EXERCISE:
Scan the records below for the line containing "Look at this" and the line containing "Return results in". Copy both, plus every line between, exactly.
===== PROVIDED ENTRIES
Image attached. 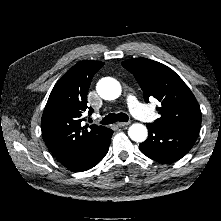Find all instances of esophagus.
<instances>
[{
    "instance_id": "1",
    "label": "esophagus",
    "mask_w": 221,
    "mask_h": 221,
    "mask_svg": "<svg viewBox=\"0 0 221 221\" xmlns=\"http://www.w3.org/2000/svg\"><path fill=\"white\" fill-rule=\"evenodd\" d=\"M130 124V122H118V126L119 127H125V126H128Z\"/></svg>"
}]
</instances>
==========
===== PROVIDED ENTRIES
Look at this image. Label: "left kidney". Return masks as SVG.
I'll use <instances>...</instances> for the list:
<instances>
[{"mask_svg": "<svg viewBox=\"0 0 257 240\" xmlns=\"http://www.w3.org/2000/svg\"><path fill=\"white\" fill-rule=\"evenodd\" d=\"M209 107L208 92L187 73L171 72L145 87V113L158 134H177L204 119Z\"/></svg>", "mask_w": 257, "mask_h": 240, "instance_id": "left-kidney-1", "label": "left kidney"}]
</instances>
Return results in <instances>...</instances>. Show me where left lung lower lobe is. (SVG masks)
==========
SOLVED PROBLEM:
Look at this image. Label: "left kidney". Return masks as SVG.
I'll use <instances>...</instances> for the list:
<instances>
[{"mask_svg": "<svg viewBox=\"0 0 257 240\" xmlns=\"http://www.w3.org/2000/svg\"><path fill=\"white\" fill-rule=\"evenodd\" d=\"M209 107L208 92L187 73L171 72L145 87V113L158 134H177L204 119Z\"/></svg>", "mask_w": 257, "mask_h": 240, "instance_id": "left-kidney-1", "label": "left kidney"}]
</instances>
Return results in <instances>...</instances>. Show me where left lung lower lobe is. (SVG masks)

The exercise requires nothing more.